The second row of Table 3 shows the importance of the implicit labels, as the model’s performance drops without them. This ablation is comparable to the approach presented by Ulrich et al. [10], which further proves the benefit of our method, as by simply adding the implicit knowledge we outperform related work.

When looking at the situation given by the dataset we are limited to a small fully annotated dataset and have more binary data on hand. While it is possible to train the FS approach on the small dataset and achieve a good performance when testing on similar data, as shown in Table 2, we do see the performance drop when the model is applied to different data, as shown in Table 1. The classes Pancreas and Small Intestine drop by 51% and 79%, respectively, resulting in dice scores below 20%. Considering that the binary dataset is focused around the organ it is tested for, these misclassifications can be considered critical, as the central organ is not recognized.

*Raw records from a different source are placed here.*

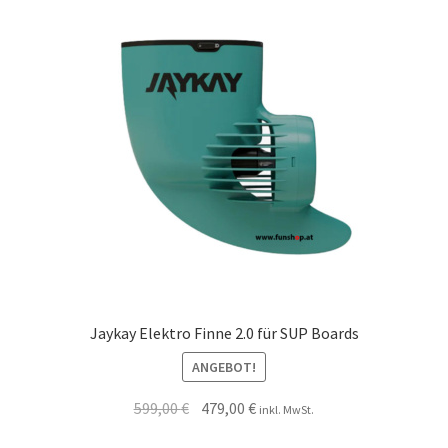
Jaykay Elektro Finne 2.0 für SUP Boards
ANGEBOT!
599,00
€
479,00
€
inkl. MwSt.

When training our IL approach, on the other hand, not only more data are available, but also the performance drop in changing data is less severe. While we do see dropping performance on classes, if they are no longer in the focus of the frame, no class drops below a dice score of 25%, as shown in Table 2. This proves our IL approach is more applicable in a realistic setting with limited data availability, producing more robust results without the need for complicated preprocessing or much higher computational costs.

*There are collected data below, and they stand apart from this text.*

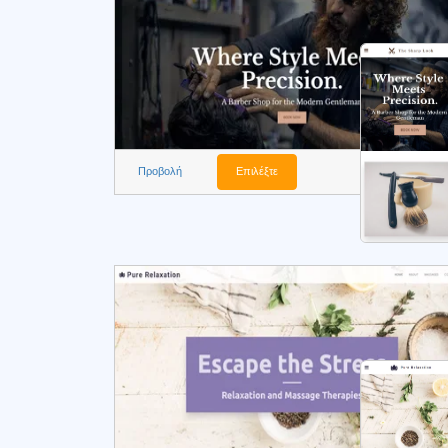
Προβολή
Επιλέξτε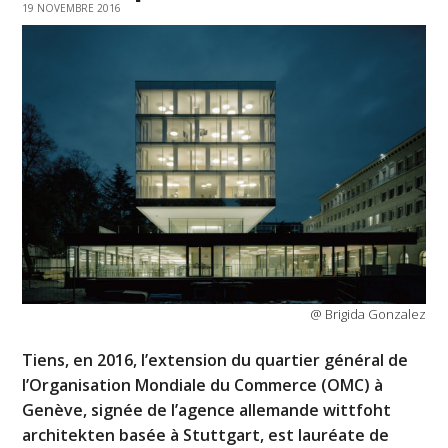
19 NOVEMBRE 2016
@ Brigida Gonzalez
Tiens, en 2016, l’extension du quartier général de
l’Organisation Mondiale du Commerce (OMC) à
Genève, signée de l’agence allemande wittfoht
architekten basée à Stuttgart, est lauréate de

Finally, as the inference time results show, the implicit labelling approach combines fast inference with the ability to learn on not fully annotated datasets. The ensemble is 6 times slower, as it needs to infer 6 models instead of one, setting a limit to the scalability. The runtime of the ensemble increases linearly with the number of classes, while our implicit labelling approach allows adding more segmentation data with a negligible effect on runtime.

Conclusion

In this paper, we presented, to the best of our knowledge, the first approach for laparoscopic organ segmentation that combines multiple datasets into one model. We accomplished this by applying a combination of masking during loss and mutual exclusion constraints. We were able to show that segmentation models benefit from a better understanding of the scene in the sense of knowing more classes, improving the overall dice score, reducing confusion between classes, and improving generalization to changes in the appearance of the classes. Further, we were able to show that we do not require all classes to be annotated in a single dataset but rather can combine complementary ones. The resulting model was able to achieve real-time capable inference speeds of 43fps on an Nvidia RTX A5000 GPU, and additional classes can be added without linearly increasing the runtime.

Even though the already good results, we see potential to further improve the approach. For example, the model might include weak labels during training in the form of binary presence of classes. Also, the effects of the use of datasets with overlapping classes should be investigated, as well as the possibility to combine non-complementary datasets, like different levels of detail in the classes. For example, some datasets only segment instruments in one class, and others split them up into different types. Further, the use of active learning to selectively annotate missing data might be promising, as it matches very well with the structure of complementary datasets. Overall, we see great potential in applying our method in multiple settings of semantic segmentation of surgical data science.